Os sinais eram claros. Na noite de ontem, fomos dar num documentário que falava exatamente do poder liberador da nudez.
Um dia quase lindo de primavera. Dezesseis graus, um pouco de sol. Erika me consultou sobre a roupa que deveria usar para depois tirar no passeio. Sugeri um moletom, e ela aceitou.
Chegamos um pouco antes das três da tarde. Era o tempo de alugar uma bicicleta para depois Erika fazer uma espécie de aquecimento mental para o grande evento.
Uma multidão entusiasmada lotara o ponto da reunião. Passei os olhos e fui tirando algumas conclusões. Primeiro, havia mais curiosos do que ciclistas. Turistas de diferente origem e variadas idades. Os homens procuravam mulheres bonitas peladas na multidão. Não era fácil. Sabe quando você busca pipoca boa quando deixou o saco além do tempo no microondas? Oito entre dez ciclistas eram homens.
“Cadê as mulheres?”, me perguntou Erika.
Elas estavam ali, mas não estavam. Quer dizer, na platéia, mas não nas bicicletas. Vi um grupo de jovens turistas asiáticas pedindo para um ciclista pelado se deixar fotografar ao lado delas. Os ciclistas pelados viram celebridades antes de passeios daquela natureza.

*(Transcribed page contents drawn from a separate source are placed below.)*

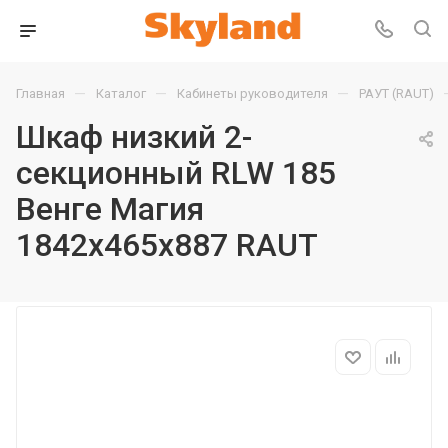
—
—
—
Главная
Каталог
Кабинеты руководителя
РАУТ (RAUT)
Шкаф низкий 2-
секционный RLW 185
Венге Магия
1842х465х887 RAUT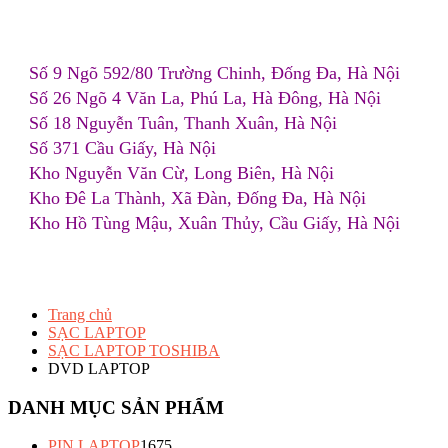
Số 9 Ngõ 592/80 Trường Chinh, Đống Đa, Hà Nội
Số 26 Ngõ 4 Văn La, Phú La, Hà Đông, Hà Nội
Số 18 Nguyễn Tuân, Thanh Xuân, Hà Nội
Số 371 Cầu Giấy, Hà Nội
Kho Nguyễn Văn Cừ, Long Biên, Hà Nội
Kho Đê La Thành, Xã Đàn, Đống Đa, Hà Nội
Kho Hồ Tùng Mậu, Xuân Thủy, Cầu Giấy, Hà Nội
Trang chủ
SẠC LAPTOP
SẠC LAPTOP TOSHIBA
DVD LAPTOP
DANH MỤC SẢN PHẨM
PIN LAPTOP
1675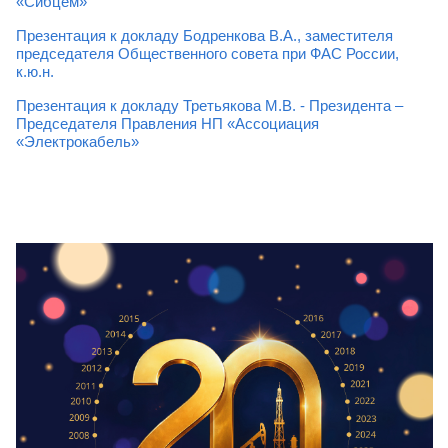
«Сибцем»
Презентация к докладу Бодренкова В.А., заместителя
председателя Общественного совета при ФАС России,
к.ю.н.
Презентация к докладу Третьякова М.В. - Президента –
Председателя Правления НП «Ассоциация
«Электрокабель»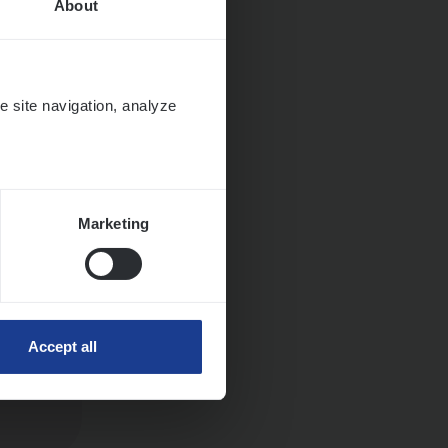
About
e site navigation, analyze
ngen
Marketing
Accept all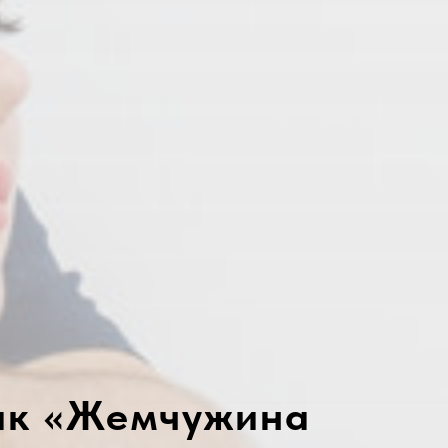
ник «Жемчужина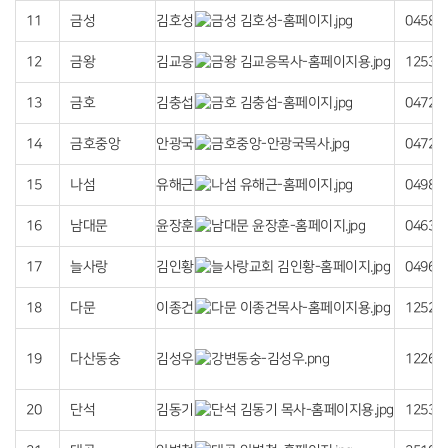
11
금성
김호성
04588
12
금왕
김교응
12534
13
금호
김충섭
04729
14
금호중앙
안광국
04722
15
나섬
유해근
04982
16
남대문
윤장훈
04637
17
늘사랑
김인황
04968
18
다문
이종건
12522
19
다산동숭
김성우
12268
20
단석
김동기
12538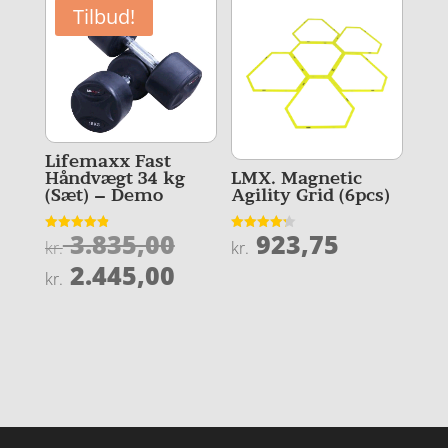
kr. 13
er:
Tilbud!
kr. 8.8
Lifemaxx Fast
LMX. Magnetic
Håndvægt 34 kg
Agility Grid (6pcs)
(Sæt) – Demo
Den
923,75
3.835,00
Vurderet
Vurderet
kr.
kr.
4.2
4.9
oprindelige
Den
ud af 5
ud af 5
2.445,00
kr.
pris
aktuelle
var:
pris
kr. 3.835,00.
er:
kr. 2.445,00.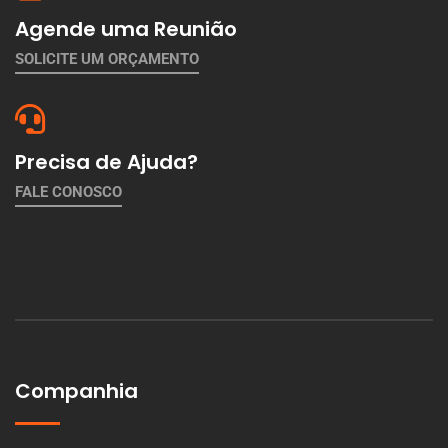
Agende uma Reunião
SOLICITE UM ORÇAMENTO
Precisa de Ajuda?
FALE CONOSCO
Companhia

São admirados pela coragem e são fotografados por profissionais da mídia e pelos amadores em geral. Muitos vão aparecer em sites e jornais de todo o mundo. A minoria feminina – e bonita — será escolhida pelos editores de fotografia, o que levará você a imaginar que as mulheres atraentes dominam passeios de ciclistas pelados.
Por que eles estão pedalando sem roupa? Bem, vejo o pretexto pintado nas costas de um participante: “Parem de matar os ciclistas!” Alguém pintou também no corpo um protesto ecológico. Mas a real razão é, simplesmente, tirar a roupa em público. Fazer uma arte, por assim dizer. Ou uma catarse, para usar o palavreado psicológico.
Todos levamos uma vida tão correta e tão previsível que em certas ocasiões a vontade de romper a convenção parece irresistível. Confesso que, por um momento, pensei também em aderir. Mas logo desisti. Sou certinho demais. Eu estava ali como jornalista. Ponto. Além do mais, gastei minha cota de bicicleta recentemente pedalando por Copenhague — de roupa.
E Erika?
Perdi Erika na aglomeração.
Será?
Passeio os olhos pelos ciclistas e curiosos, e nada. Teria ela ido alugar uma bicicleta?
Passados alguns minutos, enfim a vejo. Ela se decidiu, sim, a experimentar uma coisa nova. A comida do Serpentine, um dos dois restaurantes do Hyde Park.
“Estou pronta”, ela me diz. “Para almoçar.”
São quatro horas, e concordo com ela em que não há mesmo, então, programa melhor que buscar um prato de comida.